#### WHAT THE TASK REQUIRES:
Transcribe, word for word and without additions, each line below from the one containing "La préparation de la Conférence à Quatre" through the one containing "générale de la Défense", both ends included.

#### INPUT MATERIAL:
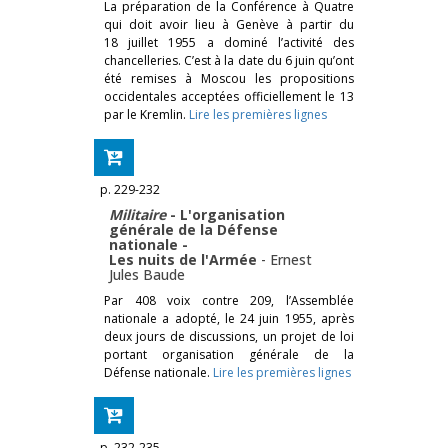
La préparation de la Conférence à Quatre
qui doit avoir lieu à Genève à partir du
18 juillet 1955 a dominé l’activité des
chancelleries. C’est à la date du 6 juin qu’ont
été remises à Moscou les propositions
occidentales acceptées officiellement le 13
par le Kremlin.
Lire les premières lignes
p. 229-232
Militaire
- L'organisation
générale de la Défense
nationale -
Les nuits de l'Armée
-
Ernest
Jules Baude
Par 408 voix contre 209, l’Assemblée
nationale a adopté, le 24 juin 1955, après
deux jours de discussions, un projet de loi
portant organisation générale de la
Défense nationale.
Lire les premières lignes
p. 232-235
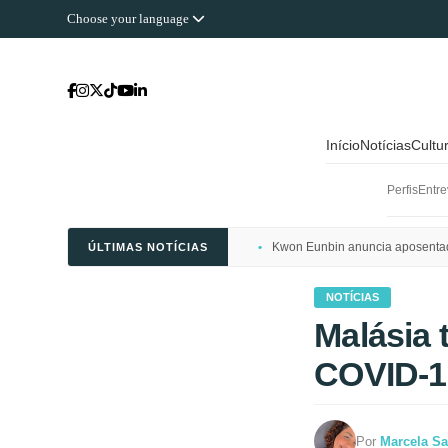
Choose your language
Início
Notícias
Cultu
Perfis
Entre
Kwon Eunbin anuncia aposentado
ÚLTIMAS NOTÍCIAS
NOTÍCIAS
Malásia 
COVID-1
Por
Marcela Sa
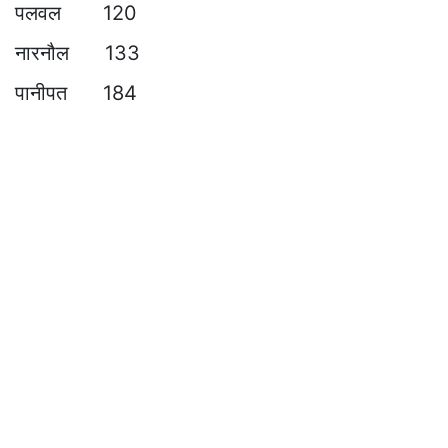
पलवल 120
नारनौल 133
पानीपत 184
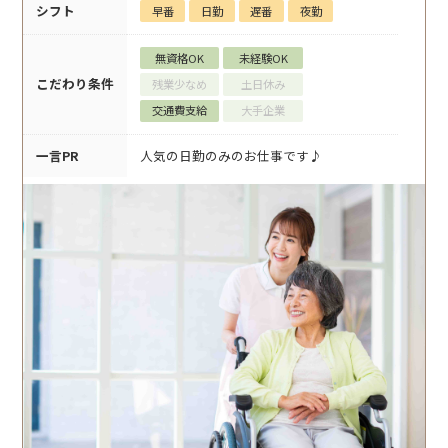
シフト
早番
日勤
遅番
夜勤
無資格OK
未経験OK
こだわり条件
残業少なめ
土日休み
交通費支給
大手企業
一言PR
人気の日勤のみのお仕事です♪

--

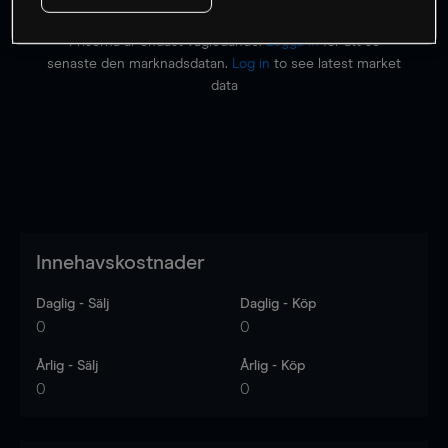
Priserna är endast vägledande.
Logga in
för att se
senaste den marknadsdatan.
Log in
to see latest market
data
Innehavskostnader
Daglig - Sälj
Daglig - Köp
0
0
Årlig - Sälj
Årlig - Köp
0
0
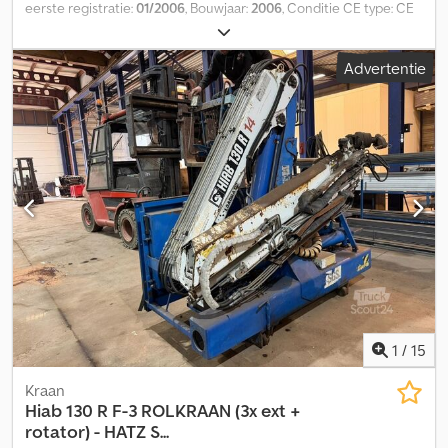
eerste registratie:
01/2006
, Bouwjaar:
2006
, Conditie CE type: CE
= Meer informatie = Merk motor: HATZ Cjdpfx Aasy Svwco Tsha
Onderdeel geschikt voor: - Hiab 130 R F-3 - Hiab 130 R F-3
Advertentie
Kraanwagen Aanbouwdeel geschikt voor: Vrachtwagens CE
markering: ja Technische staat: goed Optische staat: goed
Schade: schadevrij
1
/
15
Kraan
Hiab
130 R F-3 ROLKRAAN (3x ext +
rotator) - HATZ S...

#### SOLUTION BELOW:
La préparation de la Conférence à Quatre
qui doit avoir lieu à Genève à partir du
18 juillet 1955 a dominé l’activité des
chancelleries. C’est à la date du 6 juin qu’ont
été remises à Moscou les propositions
occidentales acceptées officiellement le 13
par le Kremlin.
Lire les premières lignes
p. 229-232
Militaire
- L'organisation
générale de la Défense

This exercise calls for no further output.